Tapi ternyata ada yang jauh lebih pemilih daripada saya. Saya punya seorang teman cowok. Dia sudah punya pacar dan mereka sudah menjalin hubungan selama lebih dari 4 tahun. Namun, teman saya mengaku, dia belum yakin bahwa sang pacar akan menjadi istri yang ideal baginya. Ia mengaku masih dalam tahap menilai. “Pacar saya memang calon yang potensial untuk masa depan saya, tapi saya belum yakin. Saya masih membanding-bandingkan dengan perempuan lain untuk mencari pendamping yang sepadan dan terbaik bagi saya.” cetusnya. Ia menambahkan, “Bahkan saya pun sedang menilai kamu saat ini”. (Oke, saya akui, saya memang lebih dari sekedar teman dengan dia). Pembicaraan ini berlangsung saat kami baru saling lebih mengenal selama kurang lebih 2 bulan. Saat itu saya pikir, wajar lah kalau ia masih menilai saya. Tapi yang membuat saya sedikit terhenyak justru, 5 bulan berselang dari pembicaaraan tersebut, ia mengaku masih belum bergeser dari tahap menilai saya. Ego saya si pemilih pun berontak, karena tak terima terus-terusan dinilai. Saya kira hubungan kami sudah sampai ke tahap yang nyaman dan sudah melewati masa penilaian (walaupun mustinya saya tidak heran, karena toh dia juga masih terus menilai pacarnya yang sudah lebih dari 4 tahun bersamanya).


Dari kedekatan saya dengan dia, saya si pemilih pun sadar bahwa ternyata tak enak terus-terusan dinilai (seperti yang sering saya lakukan pada orang lain). Saya lantas berpikir ulang tentang kriteria ‘idealnya’ versi saya dalam mencari pendamping hidup. Mungkin saya terlalu pemilih dan ada baiknya saya berkompromi dengan kriteria-kriteria tersebut. Karena kalau dalam hal-hal lain (misal, pekerjaan) saya bisa kompromi bila tidak berhasil mencapai yang ideal (dengan dalih ‘bukan jalannya’, ‘Tuhan punya rencana yang lebih baik’, ‘belum rejeki’, dsbnya) kenapa dalam urusan mencari pasangan toleransi saya begitu ketat bahkan hampir tidak ada? Saya pun tanpa ragu langsung menjawab, wajar dong kan yang ini (lagi-lagi idealnya) buat seumur hidup, jadi saya mau dapat yang terbaik. Tapi kalau begitu, sampai kapan saya harus bertahan mencari sosok ideal yang belum tentu akan saya temukan tersebut? Rasanya lelah juga kalau harus terus-terusan menilai. Seorang teman malah pernah menyindir saya “Yang ideal menurutmu itu kan subyektif sekali, kalau kamu ingin cari pasangan yang ideal versimu tanpa kompromi sedikit pun, ya pacarin aja diri sendiri."

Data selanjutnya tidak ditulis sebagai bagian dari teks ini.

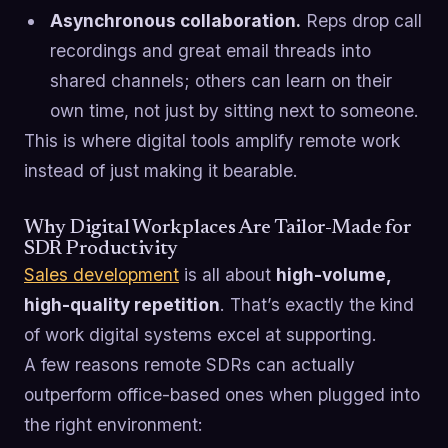
Asynchronous collaboration.
Reps drop call
recordings and great email threads into
shared channels; others can learn on their
own time, not just by sitting next to someone.
This is where digital tools amplify remote work
instead of just making it bearable.
Why Digital Workplaces Are Tailor-Made for
SDR Productivity
Sales development
is all about
high-volume,
high-quality repetition
. That’s exactly the kind
of work digital systems excel at supporting.
A few reasons remote SDRs can actually
outperform office-based ones when plugged into
the right environment: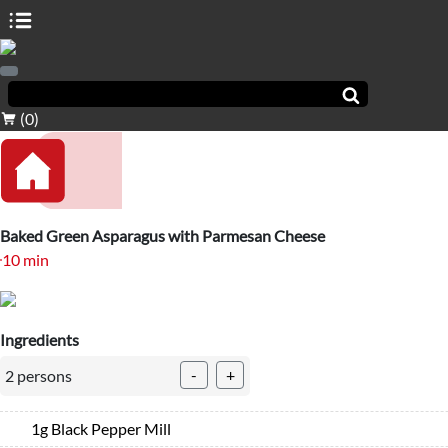
(0)
Baked Green Asparagus with Parmesan Cheese
10 min
Ingredients
-
+
2 persons
1g Black Pepper Mill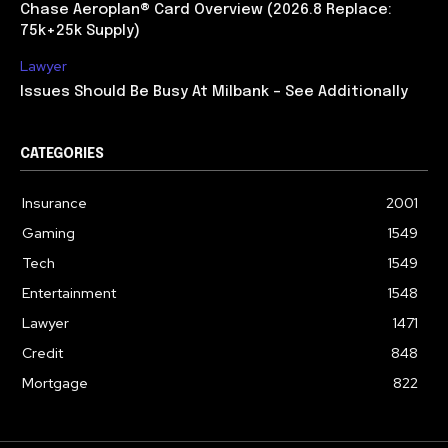
Chase Aeroplan® Card Overview (2026.8 Replace:
75k+25k Supply)
Lawyer
Issues Should Be Busy At Milbank – See Additionally
CATEGORIES
Insurance
2001
Gaming
1549
Tech
1549
Entertainment
1548
Lawyer
1471
Credit
848
Mortgage
822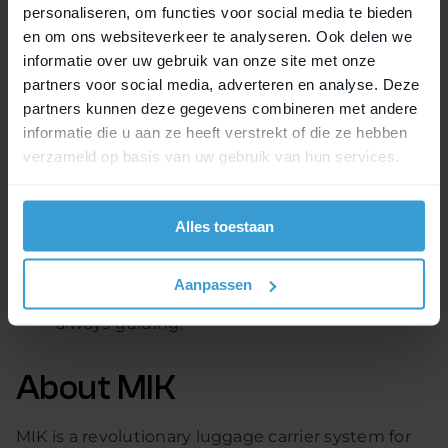
personaliseren, om functies voor social media te bieden
MIK HD into a number of their models. This means
en om ons websiteverkeer te analyseren. Ook delen we
easy and safe fixation of child seats on the carriers
informatie over uw gebruik van onze site met onze
of Moustache, Qwic, Electric Bike Co., Riese &
partners voor social media, adverteren en analyse. Deze
Müller, Merida and Gazelle. Other brands will follow
partners kunnen deze gegevens combineren met andere
soon.
informatie die u aan ze heeft verstrekt of die ze hebben
verzameld op basis van uw gebruik van hun services.
Please note:
Not all models of the brands mentioned are
Alles toestaan
already available with the MIK HD.
The regulations for transporting children on
bicycles vary from country to country. The law
Aanpassen
of the country in which the bicycle is used is
always guiding.
About MIK
MIK is a revolutionary luggage carrier system for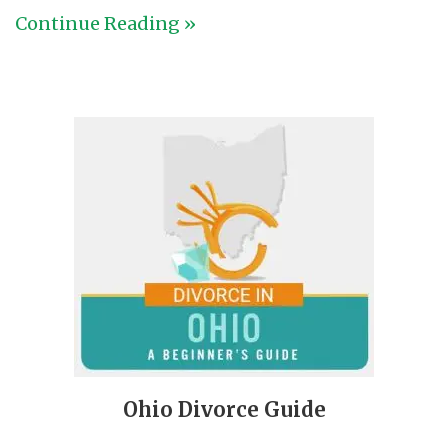
Continue Reading »
Ohio Divorce Guide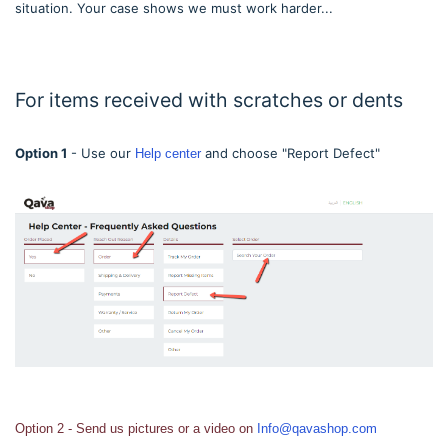
situation. Your case shows we must work harder...
For items received with scratches or dents
Option 1
- Use our
and choose "Report Defect"
Help center
Option 2 - Send us pictures or a video on
Info@qavashop.com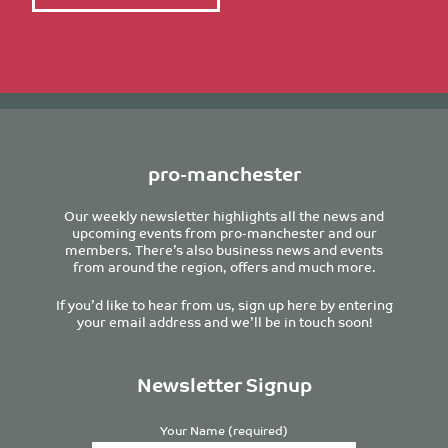
pro-manchester
Our weekly newsletter highlights all the news and
upcoming events from pro-manchester and our
members. There’s also business news and events
from around the region, offers and much more.
If you’d like to hear from us, sign up here by entering
your email address and we’ll be in touch soon!
Newsletter Signup
Your Name (required)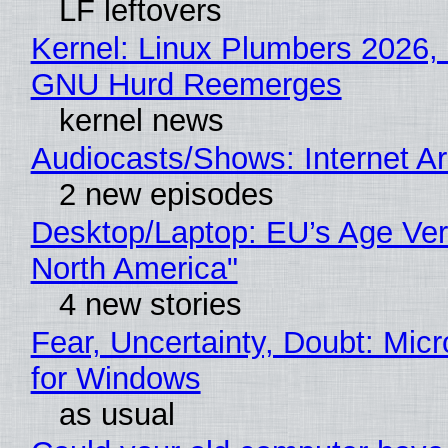
LF leftovers
Kernel: Linux Plumbers 2026,
GNU Hurd Reemerges
kernel news
Audiocasts/Shows: Internet 
2 new episodes
Desktop/Laptop: EU’s Age Veri
North America"
4 new stories
Fear, Uncertainty, Doubt: Mic
for Windows
as usual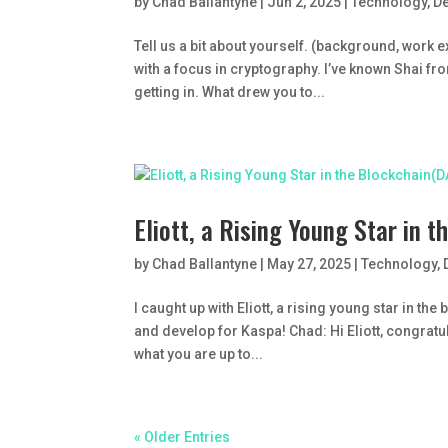
by
Chad Ballantyne
|
Jun 2, 2025
|
Technology
,
D
Tell us a bit about yourself. (background, work 
with a focus in cryptography. I’ve known Shai f
getting in. What drew you to...
Eliott, a Rising Young Star in
by
Chad Ballantyne
|
May 27, 2025
|
Technology
,
I caught up with Eliott, a rising young star in t
and develop for Kaspa! Chad: Hi Eliott, congratul
what you are up to...
« Older Entries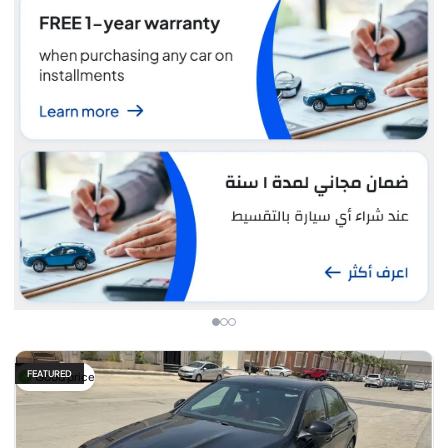
FEATURED
Good price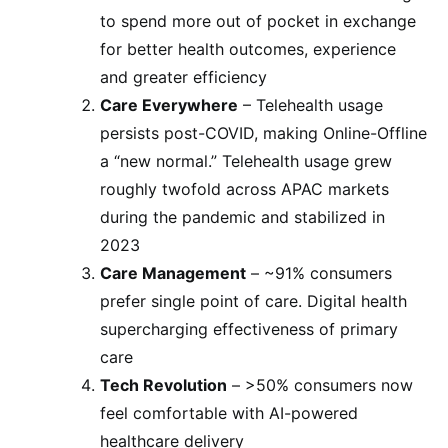
to spend more out of pocket in exchange
for better health outcomes, experience
and greater efficiency
Care Everywhere
– Telehealth usage
persists post-COVID, making Online-Offline
a “new normal.” Telehealth usage grew
roughly twofold across APAC markets
during the pandemic and stabilized in
2023
Care Management
– ~91% consumers
prefer single point of care. Digital health
supercharging effectiveness of primary
care
Tech Revolution
– >50% consumers now
feel comfortable with AI-powered
healthcare delivery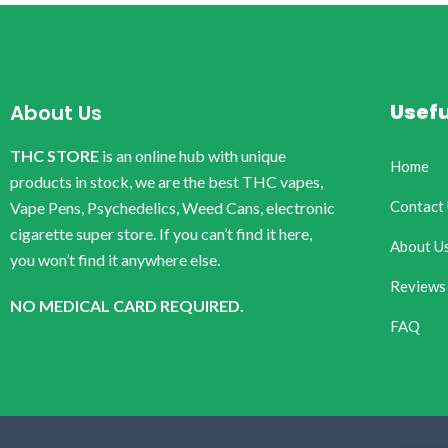
Usefu
About Us
THC STORE
is an online hub with unique
Home
products in stock, we are the best THC vapes,
Contact
Vape Pens, Psychedelics, Weed Cans, electronic
cigarette super store. If you can’t find it here,
About U
you won’t find it anywhere else.
Reviews
NO MEDICAL CARD REQUIRED.
FAQ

Jadi, haruskah saya tetap bertahan dengan kriteria ‘idealnya’ versi saya atau sebaiknya saya mulai berkompromi dengan mengubah kriteria-kriteria tersebut? Ah, saya tidak tahu. Sungguh, untuk urusan yang satu ini, saya bingung. Satu hal yang pasti, saya cuma ingin yang terbaik.


***


"Isn't everything autobiographical? I mean, we all see the world through our own little keyhole" - Jesse in the movie "Before Sunset".